** Material provided follows **

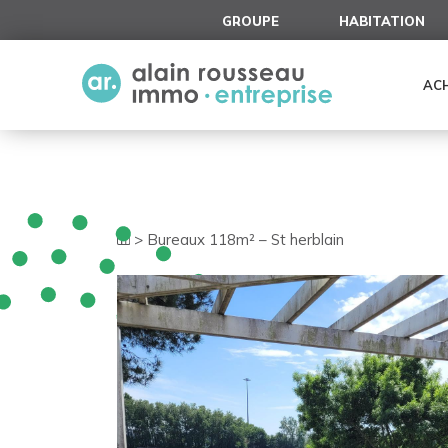
Cookies management panel
GROUPE
HABITATION
AC
>
Bureaux 118m² – St herblain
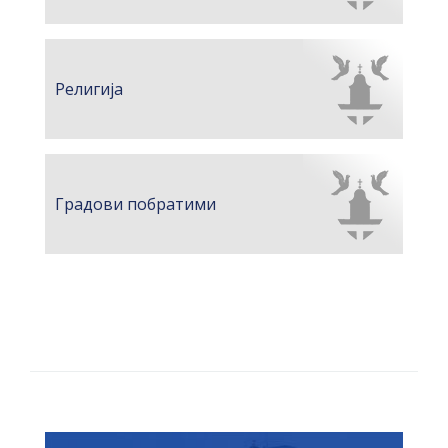
гориво доступни од 13. марта до 15.
новембра
Захтјев за издавање ПОНОСНЕ КАРТИЦЕ
Религија
Обавјештење за предузетника - Вера
Ујић
ЈАВНИ ПОЗИВ ЗА ПРИЈАВУ
НЕПРОПИСНОГ ОДЛАГАЊА ОТПАДА УЗ
Градови побратими
ДОДЈЕЛУ ФИНАНСИЈСКЕ НАГРАДЕ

** End of Material provided **

Your assignment ::
Output all of the records exactly as they appear above, but not the pictures.

Result ::
Cookies management panel
GROUPE
HABITATION
AC
>
Bureaux 118m² – St herblain
гориво доступни од 13. марта до 15.
новембра
Захтјев за издавање ПОНОСНЕ КАРТИЦЕ
Религија
Обавјештење за предузетника - Вера
Ујић
ЈАВНИ ПОЗИВ ЗА ПРИЈАВУ
НЕПРОПИСНОГ ОДЛАГАЊА ОТПАДА УЗ
Градови побратими
ДОДЈЕЛУ ФИНАНСИЈСКЕ НАГРАДЕ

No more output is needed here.